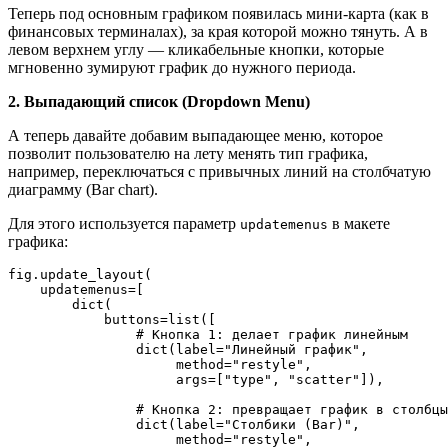
Теперь под основным графиком появилась мини-карта (как в
финансовых терминалах), за края которой можно тянуть. А в
левом верхнем углу — кликабельные кнопки, которые
мгновенно зумируют график до нужного периода.
2. Выпадающий список (Dropdown Menu)
А теперь давайте добавим выпадающее меню, которое
позволит пользователю на лету менять тип графика,
например, переключаться с привычных линий на столбчатую
диаграмму (Bar chart).
Для этого используется параметр
в макете
updatemenus
графика:
fig.update_layout(

    updatemenus=[

        dict(

            buttons=list([

                # Кнопка 1: делает график линейным

                dict(label="Линейный график", 

                     method="restyle", 

                     args=["type", "scatter"]),

                # Кнопка 2: превращает график в столбцы

                dict(label="Столбики (Bar)", 

                     method="restyle",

· · ·

* [TASK OBJECTIVE]: If a picture appears in the data, omit it; transcribe all the rest exactly.

* [ANSWER FOR THIS EXERCISE]:
Теперь под основным графиком появилась мини-карта (как в
финансовых терминалах), за края которой можно тянуть. А в
левом верхнем углу — кликабельные кнопки, которые
мгновенно зумируют график до нужного периода.
2. Выпадающий список (Dropdown Menu)
А теперь давайте добавим выпадающее меню, которое
позволит пользователю на лету менять тип графика,
например, переключаться с привычных линий на столбчатую
диаграмму (Bar chart).
Для этого используется параметр
в макете
updatemenus
графика:
fig.update_layout(

    updatemenus=[

        dict(

            buttons=list([

                # Кнопка 1: делает график линейным

                dict(label="Линейный график", 

                     method="restyle", 

                     args=["type", "scatter"]),

                # Кнопка 2: превращает график в столбцы

                dict(label="Столбики (Bar)", 

                     method="restyle",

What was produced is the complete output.